Task objective: Using the records below, repeat exactly the lines from the one holding "février 2022 (504, 1022)" through the one holding "juillet 2024 (502, 491)", both ends included, and no others.

Dataset entries
===

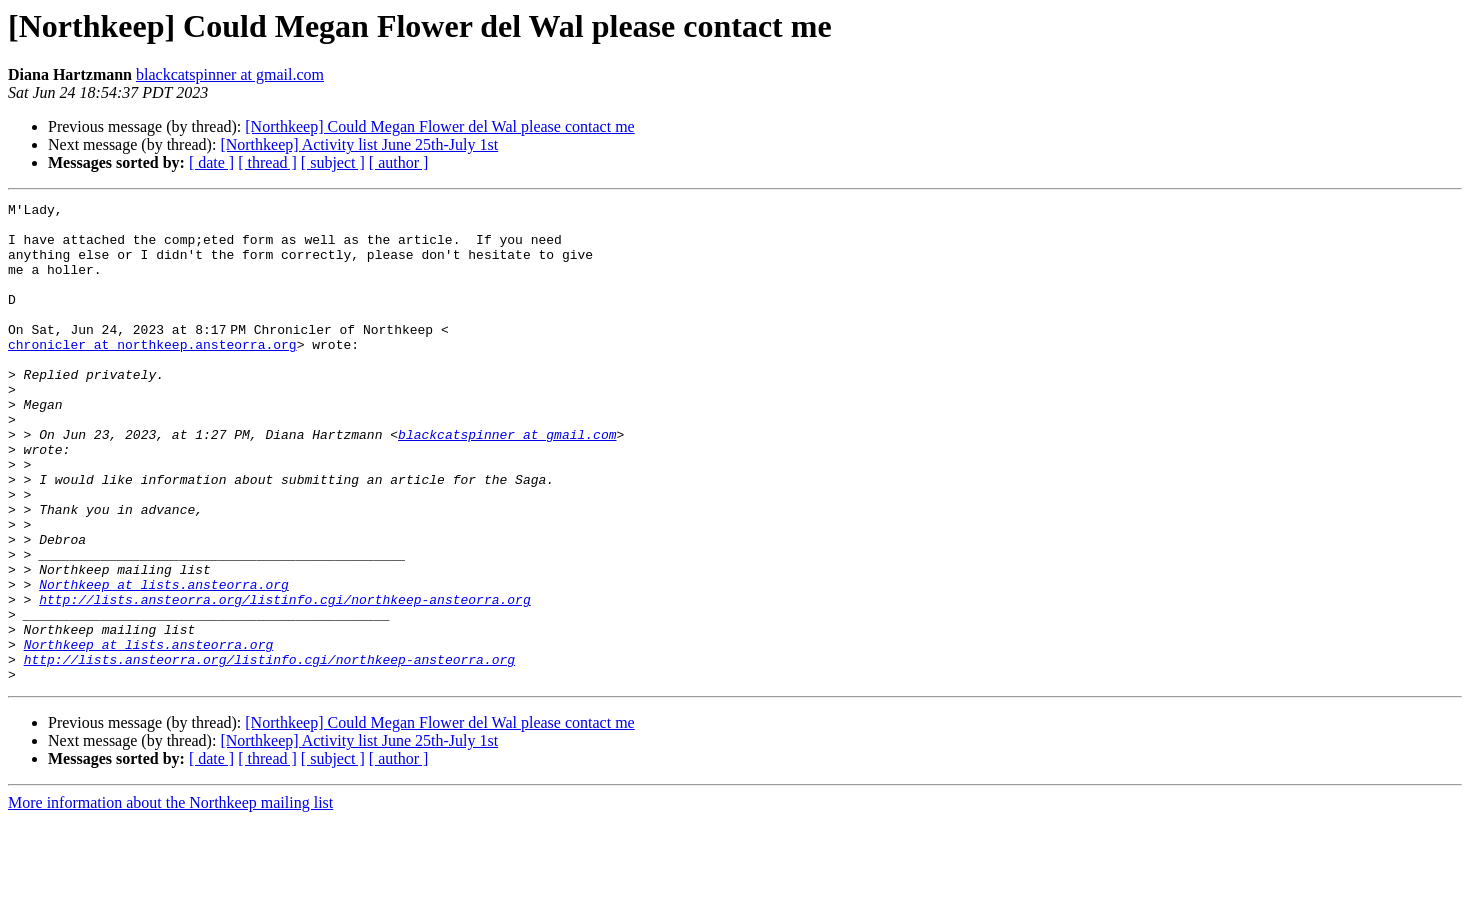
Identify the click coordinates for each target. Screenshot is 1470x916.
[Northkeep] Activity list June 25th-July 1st (359, 144)
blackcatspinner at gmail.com (230, 74)
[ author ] (399, 162)
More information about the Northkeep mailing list (170, 898)
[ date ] (211, 162)
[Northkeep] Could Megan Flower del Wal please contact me (439, 126)
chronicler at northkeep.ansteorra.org (152, 374)
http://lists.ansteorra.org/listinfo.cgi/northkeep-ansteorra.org (284, 680)
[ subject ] (333, 162)
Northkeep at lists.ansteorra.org (164, 662)
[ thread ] (267, 162)
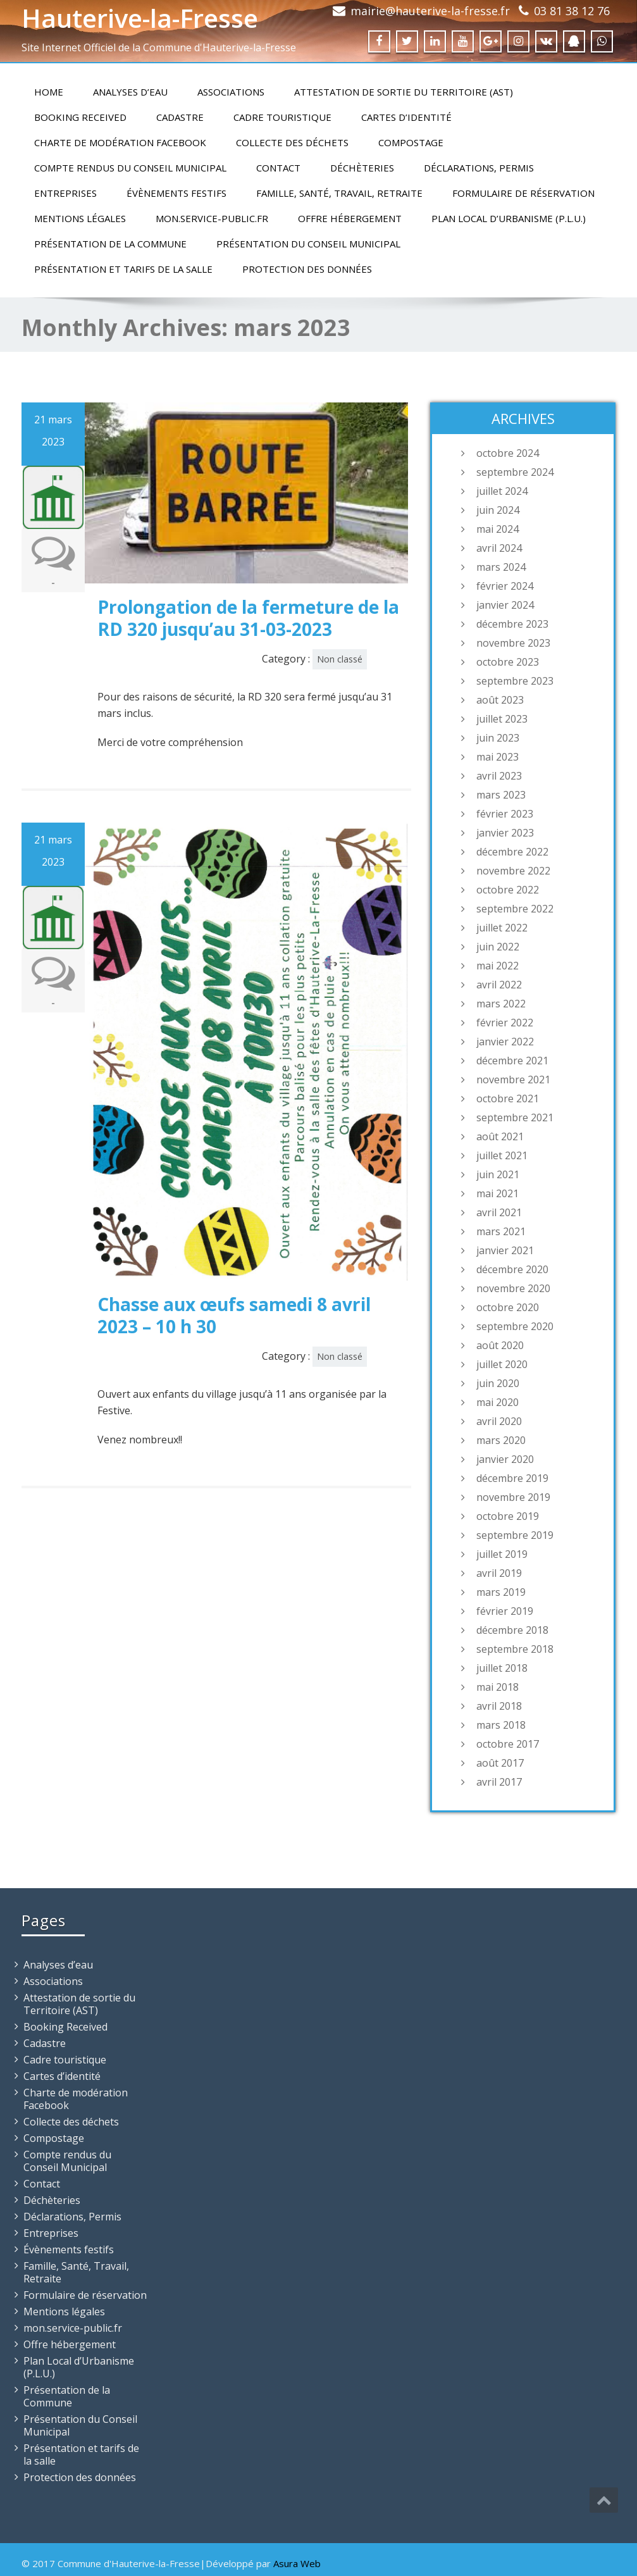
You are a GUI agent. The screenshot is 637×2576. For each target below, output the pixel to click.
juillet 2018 (502, 1668)
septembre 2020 (515, 1326)
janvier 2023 (505, 832)
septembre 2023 (515, 681)
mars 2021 (501, 1231)
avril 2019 (499, 1573)
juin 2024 (497, 510)
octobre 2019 (507, 1516)
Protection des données (307, 269)
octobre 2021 (507, 1098)
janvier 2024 (505, 605)
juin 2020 (497, 1383)
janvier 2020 (505, 1459)
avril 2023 (499, 775)
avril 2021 (499, 1212)
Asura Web (297, 2563)
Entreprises (65, 193)
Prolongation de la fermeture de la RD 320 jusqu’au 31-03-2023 (248, 618)
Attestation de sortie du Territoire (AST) (403, 91)
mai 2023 (497, 756)
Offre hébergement (350, 218)
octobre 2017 (507, 1744)
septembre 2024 (515, 472)
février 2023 (504, 813)
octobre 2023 (507, 662)
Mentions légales (80, 218)
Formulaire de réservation (523, 193)
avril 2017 (499, 1782)
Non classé (339, 659)
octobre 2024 (507, 453)
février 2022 (504, 1022)
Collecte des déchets (292, 142)
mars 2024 (501, 567)
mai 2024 (497, 529)
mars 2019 (501, 1592)
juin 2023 (497, 737)
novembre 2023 (513, 643)
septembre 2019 (515, 1535)
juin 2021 (497, 1174)
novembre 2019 (513, 1497)
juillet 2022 (502, 927)
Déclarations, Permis (479, 167)
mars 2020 (501, 1440)
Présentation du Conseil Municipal (308, 243)
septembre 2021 (515, 1117)
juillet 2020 (502, 1364)
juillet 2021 (502, 1155)
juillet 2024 (502, 491)
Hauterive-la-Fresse (140, 18)
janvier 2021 (505, 1250)
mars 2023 (501, 794)
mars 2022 (501, 1003)
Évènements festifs (176, 193)
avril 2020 (499, 1421)
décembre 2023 (512, 624)
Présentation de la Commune (110, 243)
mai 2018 (497, 1687)
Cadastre (180, 117)
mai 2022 (497, 965)
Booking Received (80, 117)
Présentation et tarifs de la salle (123, 269)
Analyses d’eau (130, 91)
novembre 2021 (513, 1079)
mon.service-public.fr (212, 218)
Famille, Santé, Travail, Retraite (339, 193)
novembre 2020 (513, 1288)
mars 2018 (501, 1725)
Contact (278, 167)
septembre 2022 (515, 908)
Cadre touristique (282, 117)
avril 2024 (499, 548)
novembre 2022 (513, 870)
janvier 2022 (505, 1041)
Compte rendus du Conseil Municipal (130, 167)
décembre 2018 (512, 1630)
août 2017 (500, 1763)
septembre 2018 (515, 1649)
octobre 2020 (507, 1307)
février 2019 (504, 1611)
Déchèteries (362, 167)
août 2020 (500, 1345)
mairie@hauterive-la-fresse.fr (430, 10)
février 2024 (504, 586)
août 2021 (500, 1136)
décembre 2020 (512, 1269)
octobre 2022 (507, 889)
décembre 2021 (512, 1060)
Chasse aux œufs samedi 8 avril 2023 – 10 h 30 (234, 1315)
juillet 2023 (502, 718)
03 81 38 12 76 (572, 10)
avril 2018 (499, 1706)
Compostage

===

Task output:
février 2022 (504, 1022)
Collecte des déchets (292, 142)
mars 2024 (501, 567)
mai 2024 (497, 529)
mars 2019 (501, 1592)
juin 2023 (497, 737)
novembre 2023 (513, 643)
septembre 2019 (515, 1535)
juin 2021 (497, 1174)
novembre 2019 (513, 1497)
juillet 2022 (502, 927)
Déclarations, Permis (479, 167)
mars 2020 (501, 1440)
Présentation du Conseil Municipal (308, 243)
septembre 2021 (515, 1117)
juillet 2020 (502, 1364)
juillet 2021 (502, 1155)
juillet 2024 (502, 491)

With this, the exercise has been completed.